Timothy Y James et al. Genetics. 2019 Oct.

Abstract

Loss of heterozygosity (LOH) is observed during vegetative growth and reproduction of diploid genotypes through mitotic crossovers, aneuploidy caused by nondisjunction, and gene conversion. We aimed to test the role that LOH plays during adaptation of two highly heterozygous Saccharomyces cerevisiae genotypes to multiple environments over a short time span in the laboratory. We hypothesized that adaptation would be observed through parallel LOH events across replicate populations. Using genome resequencing of 70 clones, we found that LOH was widespread with 5.2 LOH events per clone after ∼500 generations. The most common mode of LOH was gene conversion (51%) followed by crossing over consistent with either break-induced replication or double Holliday junction resolution. There was no evidence that LOH involved nondisjunction of whole chromosomes. We observed parallel LOH in both an environment-specific and environment-independent manner. LOH largely involved recombining existing variation between the parental genotypes, but also was observed after de novo, presumably beneficial, mutations occurred in the presence of canavanine, a toxic analog of arginine.
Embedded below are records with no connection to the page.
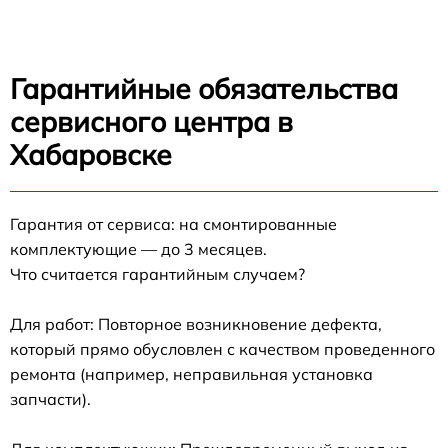
Гарантийные обязательства
сервисного центра в
Хабаровске
Гарантия от сервиса: на смонтированные
комплектующие — до 3 месяцев.
Что считается гарантийным случаем?
Для работ: Повторное возникновение дефекта,
который прямо обусловлен с качеством проведенного
ремонта (например, неправильная установка
запчасти).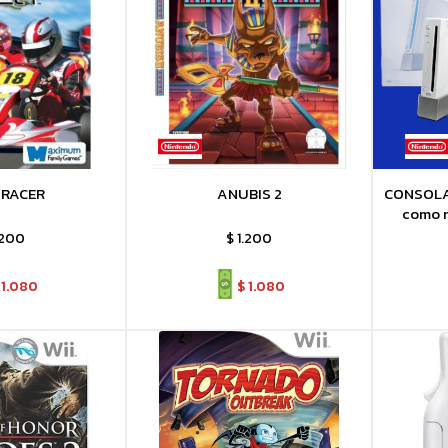
 RACER
ANUBIS 2
CONSOLA 
como 
.200
$
1.200
1.080
$
1.080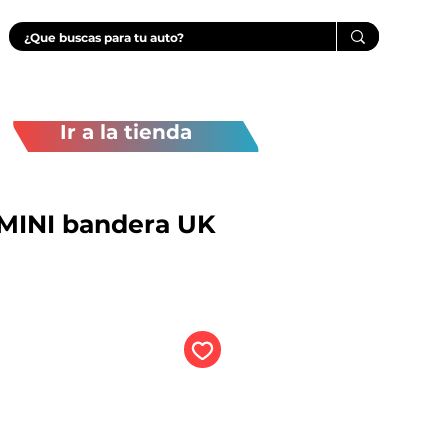
Ir a la tienda
MINI bandera UK
recio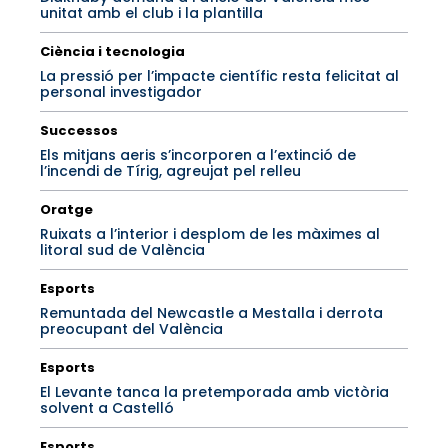
unitat amb el club i la plantilla
Ciència i tecnologia
La pressió per l’impacte científic resta felicitat al
personal investigador
Successos
Els mitjans aeris s’incorporen a l’extinció de
l’incendi de Tírig, agreujat pel relleu
Oratge
Ruixats a l’interior i desplom de les màximes al
litoral sud de València
Esports
Remuntada del Newcastle a Mestalla i derrota
preocupant del València
Esports
El Levante tanca la pretemporada amb victòria
solvent a Castelló
Esports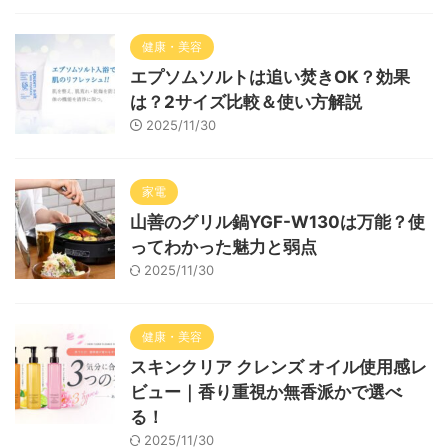
健康・美容
エプソムソルトは追い焚きOK？効果
は？2サイズ比較＆使い方解説
2025/11/30
家電
山善のグリル鍋YGF-W130は万能？使
ってわかった魅力と弱点
2025/11/30
健康・美容
スキンクリア クレンズ オイル使用感レ
ビュー｜香り重視か無香派かで選べ
る！
2025/11/30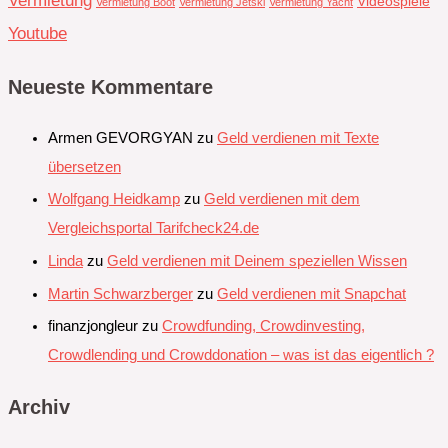
Vermietung
Videospiele
Vermietung Boot
Vermietung Jetski
Vermietung Yacht
Youtube
Neueste Kommentare
Armen GEVORGYAN
zu
Geld verdienen mit Texte
übersetzen
Wolfgang Heidkamp
zu
Geld verdienen mit dem
Vergleichsportal Tarifcheck24.de
Linda
zu
Geld verdienen mit Deinem speziellen Wissen
Martin Schwarzberger
zu
Geld verdienen mit Snapchat‭
finanzjongleur
zu
Crowdfunding, Crowdinvesting,
Crowdlending und Crowddonation – was ist das eigentlich ?
Archiv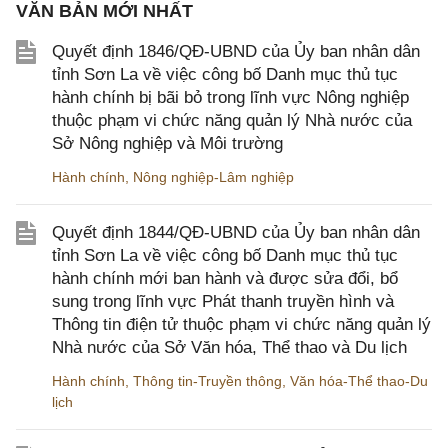
VĂN BẢN MỚI NHẤT
Quyết định 1846/QĐ-UBND của Ủy ban nhân dân
tỉnh Sơn La về việc công bố Danh mục thủ tục
hành chính bị bãi bỏ trong lĩnh vực Nông nghiệp
thuộc phạm vi chức năng quản lý Nhà nước của
Sở Nông nghiệp và Môi trường
Hành chính
,
Nông nghiệp-Lâm nghiệp
Quyết định 1844/QĐ-UBND của Ủy ban nhân dân
tỉnh Sơn La về việc công bố Danh mục thủ tục
hành chính mới ban hành và được sửa đổi, bổ
sung trong lĩnh vực Phát thanh truyền hình và
Thông tin điện tử thuộc phạm vi chức năng quản lý
Nhà nước của Sở Văn hóa, Thể thao và Du lịch
Hành chính
,
Thông tin-Truyền thông
,
Văn hóa-Thể thao-Du
lịch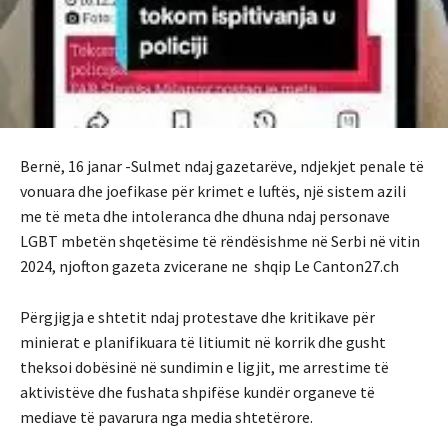
Bernë, 16 janar -Sulmet ndaj gazetarëve, ndjekjet penale të
vonuara dhe joefikase për krimet e luftës, një sistem azili
me të meta dhe intoleranca dhe dhuna ndaj personave
LGBT mbetën shqetësime të rëndësishme në Serbi në vitin
2024, njofton gazeta zvicerane ne shqip Le Canton27.ch
Përgjigja e shtetit ndaj protestave dhe kritikave për
minierat e planifikuara të litiumit në korrik dhe gusht
theksoi dobësinë në sundimin e ligjit, me arrestime të
aktivistëve dhe fushata shpifëse kundër organeve të
mediave të pavarura nga media shtetërore.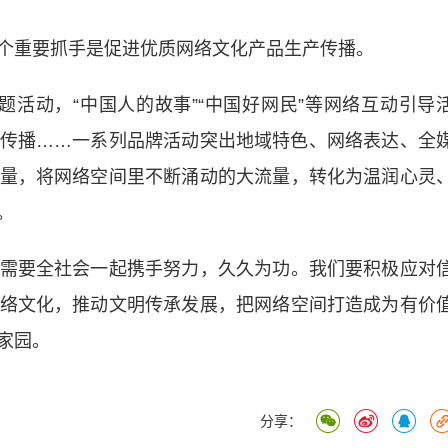
重要抓手是促进优质网络文化产品生产传播。
主题活动，“中国人的故事”“中国好网民”等网络互动引导
传播……一系列品牌活动突出地域特色、网络表达、全
量，将网络空间里不断涌动的大流量，转化为温润心灵
。
要全社会一起携手努力，久久为功。我们要积极应对
络文化，推动文明传承发展，把网络空间打造成为有价
家园。
分享：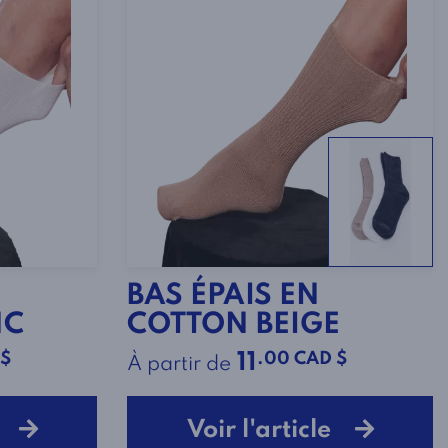
BAS ÉPAIS EN
NC
COTTON BEIGE
 $
.00 CAD $
11
À partir de
le
Voir l'article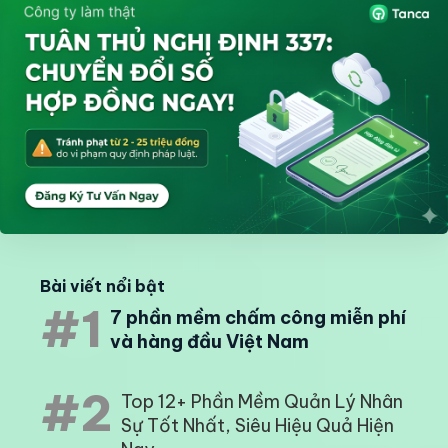
Bài viết nổi bật
#1
7 phần mềm chấm công miễn phí
và hàng đầu Việt Nam
#2
Top 12+ Phần Mềm Quản Lý Nhân
Sự Tốt Nhất, Siêu Hiệu Quả Hiện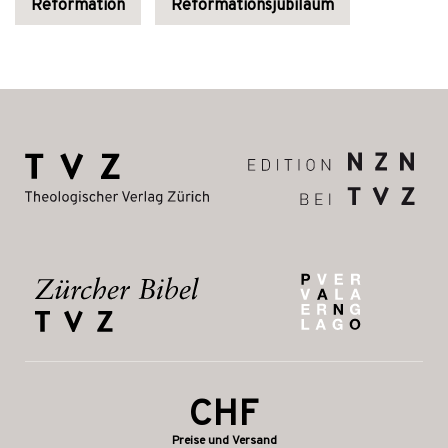
Reformation
Reformationsjubiläum
CHF
Preise und Versand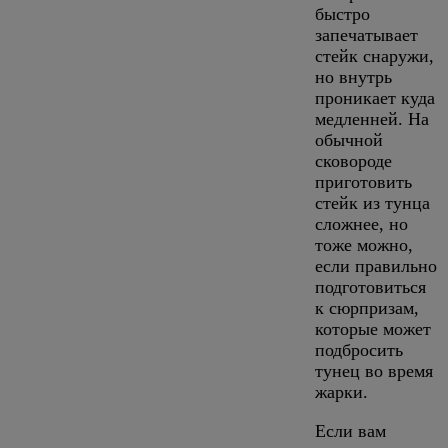
быстро
запечатывает
стейк снаружи,
но внутрь
проникает куда
медленней. На
обычной
сковороде
приготовить
стейк из тунца
сложнее, но
тоже можно,
если правильно
подготовиться
к сюрпризам,
которые может
подбросить
тунец во время
жарки.
Если вам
One highly parallel LOH event involved the ENA salt efflux pump locus on chromosome IV, which showed repeated LOH to the allele from the European parent, an allele originally derived by introgression from S. paradoxus Using CRISPR-engineered LOH we showed that the fitness advantage provided by this single LOH event was 27%. Overall, we found extensive evidence that LOH could be adaptive and is likely to be a greater source of initial variation than de novo mutation for rapid evolution of diploid genotypes.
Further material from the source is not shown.